先日から読みすすめている『僕らのヒットパレード』(片岡義男/小西康陽(著))から。
読みすすめてるというか…いちど通しでは読了しているのですけど、また気になったことなどを音とともに読みなおしで。

このレコード・エッセイ集を手にとって以来、片岡義男さんの語る、「出会いなおすあの頃の日本」というタイトルのついた文章を何度かくり返し読んでいます。ここに書かれているナンシー梅木さんの作品集『ナンシー梅木 アーリー・デイズ1950~1954』を聴きながら。

この『ナンシー梅木 アーリー・デイズ1950~1954』は、ナンシー梅木さんがまだ日本で活躍していたころにレコーディングされた25曲のうち21曲が収められたものですが、片岡義男さんの語るように、アーリー・デイズとはいっても、「日本での彼女には初めの頃しかない」なのですよね。1950年代前半、日本でも多くの女性ジャズ歌手が活躍されましたが、女性ジャズ歌手がうまれたともいえるし、多くの女性歌手がジャズを歌っていたともいえる時代。そんな中でも、ナンシー梅木さんは、片岡氏にとって、唯一、違和感をおぼえずに英語での歌唱を聴くことができた歌手であると。

また、片岡氏にとって、ナンシー梅木さんそのものが、そのころの日本、オキュパイド・ジャパンの象徴でもあるのだと語られています。
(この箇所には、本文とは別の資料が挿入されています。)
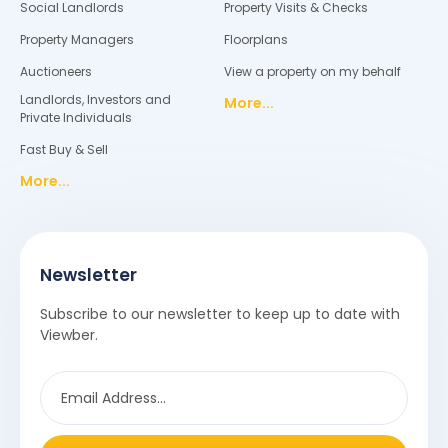
Social Landlords
Property Visits & Checks
Property Managers
Floorplans
Auctioneers
View a property on my behalf
Landlords, Investors and
More...
Private Individuals
Fast Buy & Sell
More...
Newsletter
Subscribe to our newsletter to keep up to date with
Viewber.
彼女の東京への上京、ジャズ歌手としての人気の高まっているときに決めた渡米、MIYOSHI UMEKIとしてのアメリカでの成功。そんな一連の流れが。

片岡氏も象徴的な一曲として選んでいた『I'm Waiting For You』、しみじみとよいですね。『君待てども』、平野愛子さんヒット、東辰三さん作の名曲ですが、英語版であるこちら。ほんとうに

歌いあげるといったようなスタイルではなく、口ずさむようなさらり感がありながらも、しっかりと心にはいってくるこの感じは、まさに、「奥ゆかしさ」、「しとやかさ」のようなものを感じさせながら、外(日本の外という意味での)の世界でもわかる美しさが。いろんなエピソードもあるおちゃめでおもしろい方でもありますけれど、その歌は魔法のよう。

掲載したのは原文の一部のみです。